Stored data entries:
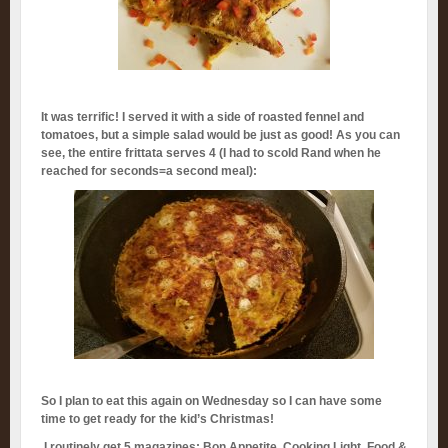
It was terrific! I served it with a side of roasted fennel and
tomatoes, but a simple salad would be just as good! As you can
see, the entire frittata serves 4 (I had to scold Rand when he
reached for seconds=a second meal):
So I plan to eat this again on Wednesday so I can have some
time to get ready for the kid’s Christmas!
I routinely get 5 magazines: Bon Appetite, Cooking Light, Food &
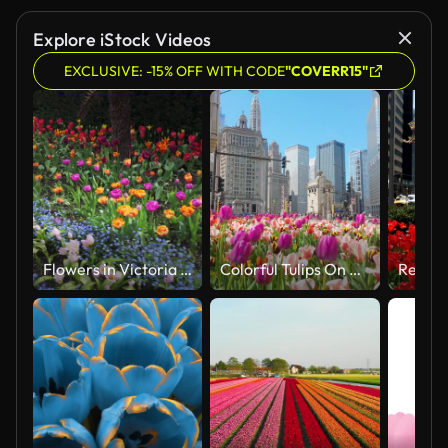
Explore iStock Videos
EXCLUSIVE: -15% OFF WITH CODE
"COVERR15"
Flowers in Victoria embankment gardens in spring, London, UK
Colorful Tulips On A Bright Spring Day Chicago Downtown City Scene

Directions: Make an exact copy of the records above, with the pictures left out.

Exercise solution:
It was terrific! I served it with a side of roasted fennel and
tomatoes, but a simple salad would be just as good! As you can
see, the entire frittata serves 4 (I had to scold Rand when he
reached for seconds=a second meal):
So I plan to eat this again on Wednesday so I can have some
time to get ready for the kid’s Christmas!
I routinely get 5 magazines: Bon Appetite, Cooking Light, Food &
Explore iStock Videos
EXCLUSIVE: -15% OFF WITH CODE
"COVERR15"
Flowers in Victoria embankment gardens in spring, London, UK
Colorful Tulips On A Bright Spring Day Chicago Downtown City Scene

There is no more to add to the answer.